Copy all entries exactly, and wherever an entry holds a picture, leave that picture out.

Excerpted data below:

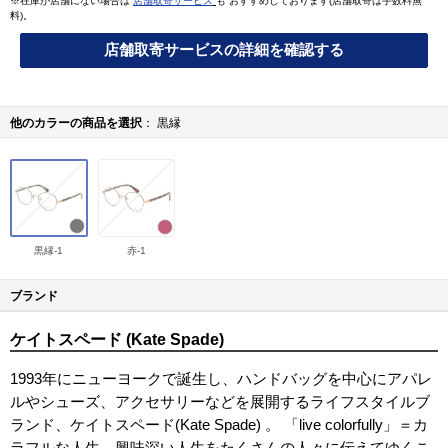
※在庫が店舗にない場合は
店舗取寄サービス
も おすすめしております(店舗取寄は手数料無
料)。
店舗取寄サービスの詳細を確認する
他のカラーの商品を選択
黒縁
黒縁-1
赤-1
ブランド
ケイトスペード (Kate Spade)
1993年にニューヨークで誕生し、ハンドバッグを中心にアパレ
ルやシューズ、アクセサリーなどを展開するライフスタイルブ
ランド、ケイトスペード(Kate Spade) 。 「live colorfully」＝カ
ラフルな人生、興味深い人生をたくさんの人々に伝えてゆくこ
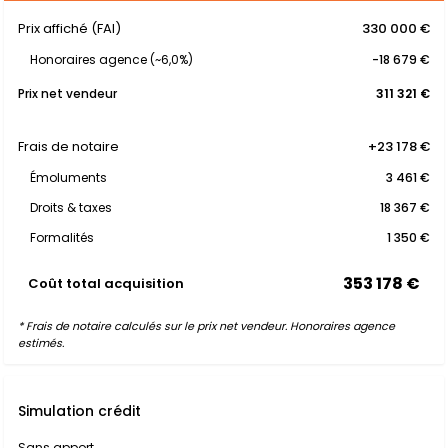
Prix affiché (FAI)
330 000 €
Honoraires agence (~6,0%)
-18 679 €
Prix net vendeur
311 321 €
Frais de notaire
+23 178 €
Émoluments
3 461 €
Droits & taxes
18 367 €
Formalités
1 350 €
353 178 €
Coût total acquisition
* Frais de notaire calculés sur le prix net vendeur. Honoraires agence
estimés.
Simulation crédit
Sans apport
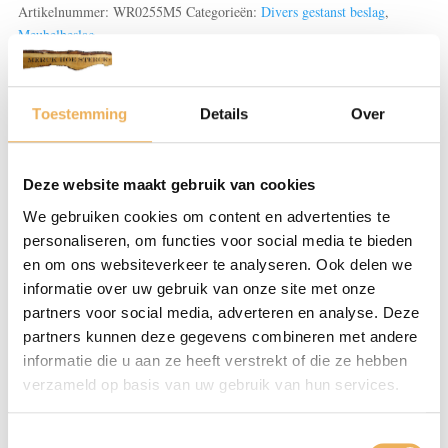
aantal
Artikelnummer:
WR0255M5
Categorieën:
Divers gestanst beslag
,
Meubelbeslag
Toestemming
Details
Over
Beoordelingen (0)
BEOORDELINGEN
Deze website maakt gebruik van cookies
We gebruiken cookies om content en advertenties te
Er zijn nog geen beoordelingen.
personaliseren, om functies voor social media te bieden
en om ons websiteverkeer te analyseren. Ook delen we
Wees de eerste om “Combinaties gegoten/gestanst en
informatie over uw gebruik van onze site met onze
grepen” te beoordelen
partners voor social media, adverteren en analyse. Deze
Je e-mailadres wordt niet gepubliceerd.
partners kunnen deze gegevens combineren met andere
Vereiste velden zijn gemarkeerd met
*
informatie die u aan ze heeft verstrekt of die ze hebben
verzameld op basis van uw gebruik van hun services.
Je waardering
*
Toestemmingsselectie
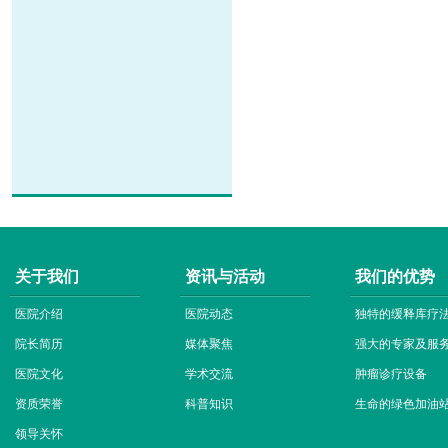
关于我们
资讯与活动
我们的优势
医院介绍
医院动态
独特的缓释库疗
院长简历
媒体聚焦
强大的专家及服
医院文化
学术交流
肿瘤诊疗设备
资质荣誉
科普知识
生命的绿色加油
领导关怀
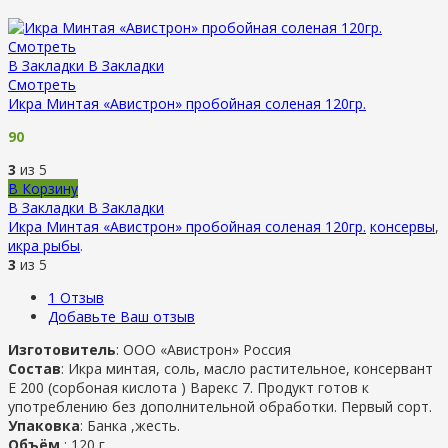
Смотреть
В Закладки
В Закладки
Смотреть
Икра Минтая «Авистрон» пробойная соленая 120гр.
90
3
из 5
В Корзину
В Закладки
В Закладки
Икра Минтая «Авистрон» пробойная соленая 120гр.
консервы
,
икра рыбы
.
3
из 5
1
Отзыв
Добавьте Ваш отзыв
Изготовитель
: ООО «Авистрон» Россия
Состав
: Икра минтая, соль, масло растительное, консервант
Е 200 (сорбоная кислота ) Варекс 7. Продукт готов к
употреблению без дополнительной обработки. Первый сорт.
Упаковка
: Банка ,жесть.
Объём
: 120 г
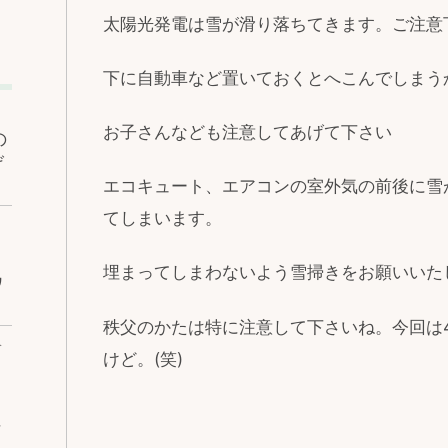
太陽光発電は雪が滑り落ちてきます。ご注意
下に自動車など置いておくとへこんでしまう
お子さんなども注意してあげて下さい
の
げ
エコキュート、エアコンの室外気の前後に雪
てしまいます。
埋まってしまわないよう雪掃きをお願いいた
ワ
秩父のかたは特に注意して下さいね。今回は4
ベ
けど。(笑)
な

End of Excerpted data.

**Solution:**
※在庫が店舗にない場合は
店舗取寄サービス
も おすすめしております(店舗取寄は手数料無
料)。
店舗取寄サービスの詳細を確認する
他のカラーの商品を選択
黒縁
黒縁-1
赤-1
ブランド
ケイトスペード (Kate Spade)
1993年にニューヨークで誕生し、ハンドバッグを中心にアパレ
ルやシューズ、アクセサリーなどを展開するライフスタイルブ
ランド、ケイトスペード(Kate Spade) 。 「live colorfully」＝カ
ラフルな人生、興味深い人生をたくさんの人々に伝えてゆくこ
Prix affiché (FAI)
330 000 €
Honoraires agence (~6,0%)
-18 679 €
Prix net vendeur
311 321 €
Frais de notaire
+23 178 €
Émoluments
3 461 €
Droits & taxes
18 367 €
Formalités
1 350 €
353 178 €
Coût total acquisition
* Frais de notaire calculés sur le prix net vendeur. Honoraires agence
estimés.
Simulation crédit
Sans apport
aantal
Artikelnummer:
WR0255M5
Categorieën:
Divers gestanst beslag
,
Meubelbeslag
Toestemming
Details
Over
Beoordelingen (0)
BEOORDELINGEN
Deze website maakt gebruik van cookies
We gebruiken cookies om content en advertenties te
Er zijn nog geen beoordelingen.
personaliseren, om functies voor social media te bieden
en om ons websiteverkeer te analyseren. Ook delen we
Wees de eerste om “Combinaties gegoten/gestanst en
informatie over uw gebruik van onze site met onze
grepen” te beoordelen
partners voor social media, adverteren en analyse. Deze
Je e-mailadres wordt niet gepubliceerd.
partners kunnen deze gegevens combineren met andere
Vereiste velden zijn gemarkeerd met
*
informatie die u aan ze heeft verstrekt of die ze hebben
verzameld op basis van uw gebruik van hun services.
Je waardering
*
Toestemmingsselectie
关于我们
资讯与活动
我们的优势
医院介绍
医院动态
独特的缓释库疗
院长简历
媒体聚焦
强大的专家及服
医院文化
学术交流
肿瘤诊疗设备
资质荣誉
科普知识
生命的绿色加油
领导关怀
Смотреть
В Закладки
В Закладки
Смотреть
Икра Минтая «Авистрон» пробойная соленая 120гр.
90
3
из 5
В Корзину
В Закладки
В Закладки
Икра Минтая «Авистрон» пробойная соленая 120гр.
консервы
,
икра рыбы
.
3
из 5
1
Отзыв
Добавьте Ваш отзыв
Изготовитель
: ООО «Авистрон» Россия
Состав
: Икра минтая, соль, масло растительное, консервант
Е 200 (сорбоная кислота ) Варекс 7. Продукт готов к
употреблению без дополнительной обработки. Первый сорт.
Упаковка
: Банка ,жесть.
Объём
: 120 г
太陽光発電は雪が滑り落ちてきます。ご注意
下に自動車など置いておくとへこんでしまう
お子さんなども注意してあげて下さい
の
げ
エコキュート、エアコンの室外気の前後に雪
てしまいます。
埋まってしまわないよう雪掃きをお願いいた
ワ
秩父のかたは特に注意して下さいね。今回は4
ベ
けど。(笑)
な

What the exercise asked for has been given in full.